Un métier technique, aux gestes rigoureux et précis
Si les qualités de régularité, de rigueur et un bon palais sont indispensables pour être un bon torréfacteur, le métier est aussi très technique : « En 2009, un chef m’a raconté que pour brûler le café, on le jetait dans une machine à 200 degrés et qu’il était prêt quand il atteignait la couleur dite « robe de moine », sourit Hippolyte Courty. Aujourd’hui quand on travaille bien, on a plutôt trois phases thermiques différentes, deux ordinateurs, au moins quatre contrôles de qualité… Les techniques et les équipements se sont énormément améliorés. » Tout comme les recherches sur le processus de la torréfaction : « on écoute et on ressent le café comme avant, les gestes sont les mêmes mais maintenant, on comprend se qu’il se passe dedans ! », constate Anne Caron. Outre celles de la « specialty coffee association », il n’existe pourtant pas de formations longues en France. Pour y remédier, Hippolyte Courty inaugurera l’Ecole française du café, en septembre.

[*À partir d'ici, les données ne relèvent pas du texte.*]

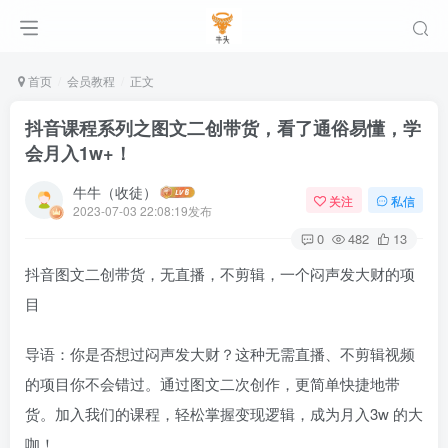
首页
会员教程
正文
抖音课程系列之图文二创带货，看了通俗易懂，学
会月入1w+！
牛牛（收徒）
关注
私信
2023-07-03 22:08:19发布
0
482
13
抖音图文二创带货，无直播，不剪辑，一个闷声发大财的项
目
导语：你是否想过闷声发大财？这种无需直播、不剪辑视频
的项目你不会错过。通过图文二次创作，更简单快捷地带
货。加入我们的课程，轻松掌握变现逻辑，成为月入3w 的大
咖！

Le café n’a jamais aussi vivant qu’aujourd’hui
Anne Caron, torréfactrice
Les nouveaux aspirants au métier pourront ainsi apprendre à créer leur propre « goût de café ». Car, comme pour le vin, il existe autant de crus que de torréfacteurs qui agissent presque comme des chefs-cuisiniers : « Pendant la transformation du grain, nous cherchons la juste cuisson, précise Christophe Servell. Nous faisons deux torréfactions différentes : une méthode douce pour un résultat floral et fruité, destiné aux cafetières à filtres ou à piston et une torréfaction plus poussée pour le côté sucré et crémeux d’un expresso. » Les cafetiers prônent aujourd’hui les « pures origines », comme un « pur Colombie » ou un « pur Guatemala » : « Pierre Verlet a été le premier à faire ces crus d’origine, dans les années 1970-80, se souvient Eric Duchossoy. Moi, en 1995, j’ai dû aller chercher mes premiers cafés à l’étranger, après la disparition de Philippe Jobin, mon importateur. Depuis, ma quête, c’est la découverte de nouveaux terroirs. » Comme ceux de Birmanie, rapportés en 1999 ou de Thaïlande, en 2003.
En parallèle, les « blend » (assemblages) sont réhabilités, comme la « signature » de chaque créateur. Terres de Cafés propose ainsi un mélange avec des grains du Kenya, d’Ethiopie et du Salvador : des variétés « natures » et sauvages mêlées à des « cafés lavés », plus fins. Des créations que les consommateurs adoptent, et pour longtemps : le premier assemblage créé par Auguste Verlet en 1921, un mélange d’Arabica de Colombie et du Brésil appelé « Grand Pavois », est toujours le best-seller de la boutique.